There are several freely available web based tools, such as MethPrimer (http://www.urogene.org/methprimer/index1.html) [9] that can predict the presence of a CGI within a given sequence. However, most of these tools can analyse only one sequence at a time. Given that the list of candidate genes arising from array data can be quite large, even after filtering at the pathway level, this approach is unnecessarily laborious and time consuming. This problem can be addressed by using CpG Island Explorer (http://bioinfo.hku.hk/cpgieintro.html) [19], which is freely available for download and is able to predict the presence of CGI in multiple sequences simultaneously. It is based on the algorithm and Perl script created by Takai and Jones [17], which is still considered as the gold standard in CpG island searching.

Identification of methylation-sensitive TFBS

Hypermethylation of CGI is associated with gene silencing and this is generally associated with a ‘closed’ chromatin structure that reduces access of transcription factors and other transcriptional machinery to the DNA. However, it is also known that methylation of single specific CpG sites can be associated with decreased expression of some genes [2, 14]. In some cases, methylation of these specific sites prevents binding of transcription factors essential for gene expression. Therefore part of our strategy to identify genes whose expression may be altered due to DNA methylation changes was to search for the presence of CpG sites within TFBS of promoters.

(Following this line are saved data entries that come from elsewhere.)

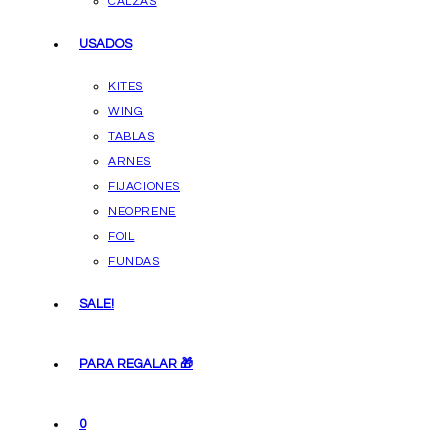
CALZAS
USADOS
KITES
WING
TABLAS
ARNES
FIJACIONES
NEOPRENE
FOIL
FUNDAS
SALE!
PARA REGALAR 🎁
0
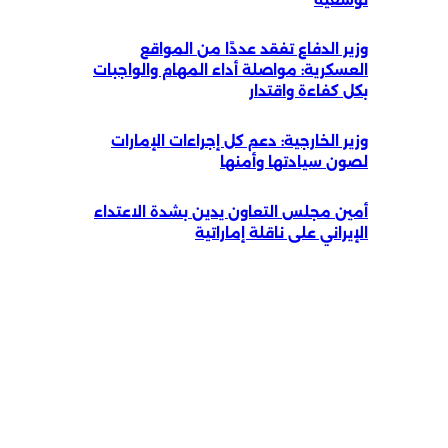
وزير الدفاع تفقد عددًا من المواقع
العسكرية: مواصلة أداء المهام والواجبات
بكل كفاءة واقتدار
وزير الخارجية: دعم كل إجراءات الإمارات
لصون سيادتها وأمنها
أمين مجلس التعاون يدين بشدة الاعتداء
الإيراني على ناقلة إماراتية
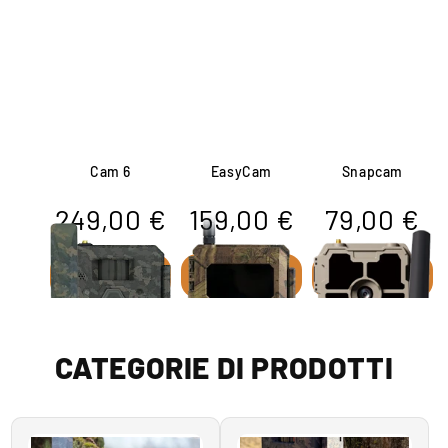
Cam 6
EasyCam
Snapcam
249,00 €
159,00 €
79,00 €
PER SAPERNE DI
PER SAPERNE DI
PER SAPERNE DI
PIÙ
PIÙ
PIÙ
CATEGORIE DI PRODOTTI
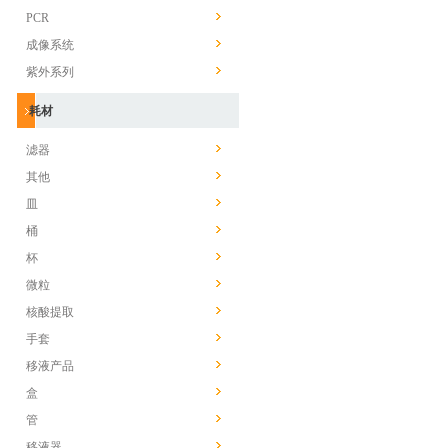
PCR
成像系统
紫外系列
耗材
滤器
其他
皿
桶
杯
微粒
核酸提取
手套
移液产品
盒
管
移液器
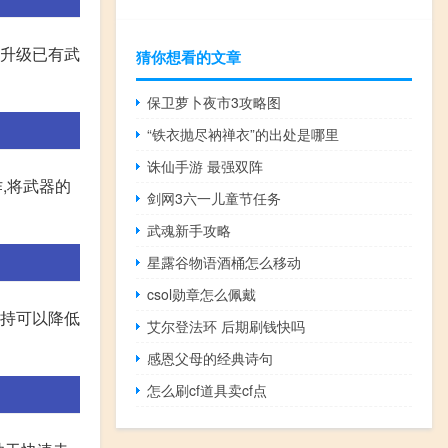
或升级已有武
猜你想看的文章
保卫萝卜夜市3攻略图
“铁衣抛尽衲禅衣”的出处是哪里
诛仙手游 最强双阵
,将武器的
剑网3六一儿童节任务
武魂新手攻略
星露谷物语酒桶怎么移动
csol勋章怎么佩戴
双持可以降低
艾尔登法环 后期刷钱快吗
感恩父母的经典诗句
怎么刷cf道具卖cf点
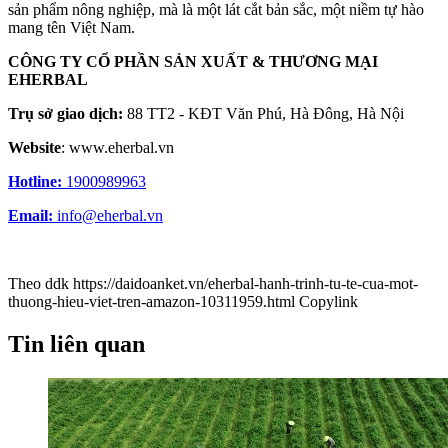
sản phẩm nông nghiệp, mà là một lát cắt bản sắc, một niềm tự hào
mang tên Việt Nam.
CÔNG TY CỔ PHẦN SẢN XUẤT & THƯƠNG MẠI
EHERBAL
Trụ sở giao dịch:
88 TT2 - KĐT Văn Phú, Hà Đông, Hà Nội
Website
: www.eherbal.vn
Hotline:
1900989963
Email:
info@eherbal.vn
Theo ddk
https://daidoanket.vn/eherbal-hanh-trinh-tu-te-cua-mot-
thuong-hieu-viet-tren-amazon-10311959.html
Copylink
Tin liên quan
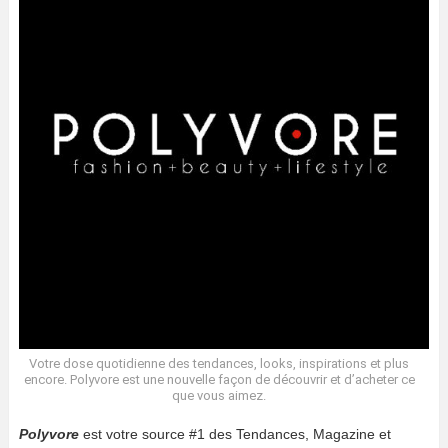
Votre dose quotidienne des tendances, looks, inspirations et plus
encore. Polyvore est une nouvelle façon de découvrir et d’acheter ce
que vous aimez.
Polyvore
est votre source #1 des Tendances, Magazine et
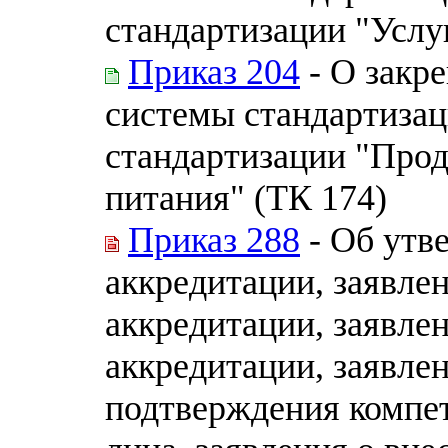
стандартизации "Услу
Приказ 204
- О закр
системы стандартизац
стандартизации "Прод
питания" (ТК 174)
Приказ 288
- Об утв
аккредитации, заявле
аккредитации, заявле
аккредитации, заявле
подтверждения компе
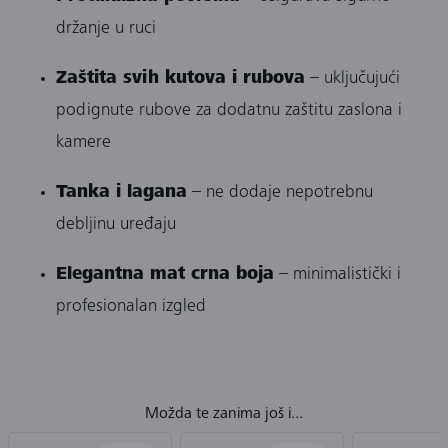
držanje u ruci
Zaštita svih kutova i rubova
– uključujući
podignute rubove za dodatnu zaštitu zaslona i
kamere
Tanka i lagana
– ne dodaje nepotrebnu
debljinu uređaju
Elegantna mat crna boja
– minimalistički i
profesionalan izgled
Možda te zanima još i...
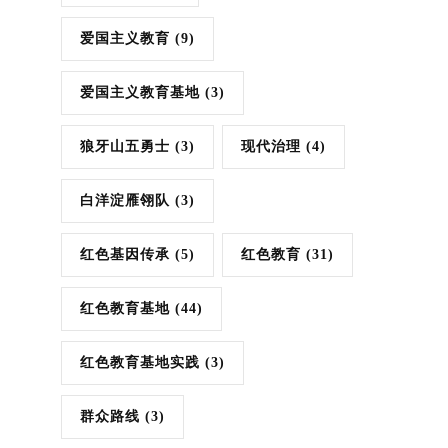
爱国主义教育
(9)
爱国主义教育基地
(3)
狼牙山五勇士
(3)
现代治理
(4)
白洋淀雁翎队
(3)
红色基因传承
(5)
红色教育
(31)
红色教育基地
(44)
红色教育基地实践
(3)
群众路线
(3)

Promoter function is governed by the binding of transcription factors to the DNA sequence. An isolated TFBS is often not functional. Werner [23] argued that TFBS act in a modular fashion allowing the support of protein complexes for transcriptional activation. His definition of a transcription factor (TF) module is ‘two or more transcription factor binding sites in a defined order and orientation that comprise promoter modules’. If one TFBS within a module is functionally impaired, by a point mutation in the DNA sequence or due to methylation of a CpG site within the binding site, this causes the complete TF module to be inactivated.

We employed Genomatix software, specifically MatInspector, to investigate TFBS within promoters since this software is optimized for searching for matrices of TFBS within sequences [3]. Further analysis of the resultant TF module data list was used to identify modules with TFBS that contained conserved CpG sites. From the list of modules we identified common TF modules that occurred regularly in our data set. Promoters containing common modules in which TFBS have CpG sites are potential targets for altered DNA methylation in response to a dietary (or other environmental) exposure since it is likely that these genes are regulated by a common mechanism. However, it is important to be aware that it is also likely that the TFs common to these modules could themselves be the cause of altered expression of these genes. One potential way to resolve this issue is to check the original array expression data for changes in expression of the TF in question. If the TF do not display differential expression, then it is more likely that the observed changes in gene expression are due to altered CpG methylation within TFBS.

Summary

We have developed a novel in silico strategy to identify target genes that could potentially be regulated by DNA methylation in response to a dietary (or other) exposure. This strategy utilises the expression data from whole genome transcriptomics arrays together with a comprehensive bioinformatics workflow to narrow the list of gene targets for DNA methylation analysis. This strategy is powerful and attractive in identifying genes that are susceptible to DNA methylation changes, and therefore may be of particular utility in pinpointing common genes susceptible to aberrant DNA methylation using different array datasets from a range of studies. With this approach, it may be possible to identify specific DNA motifs that are susceptible to aberrant DNA methylation in response to environmental (nutritional) factors.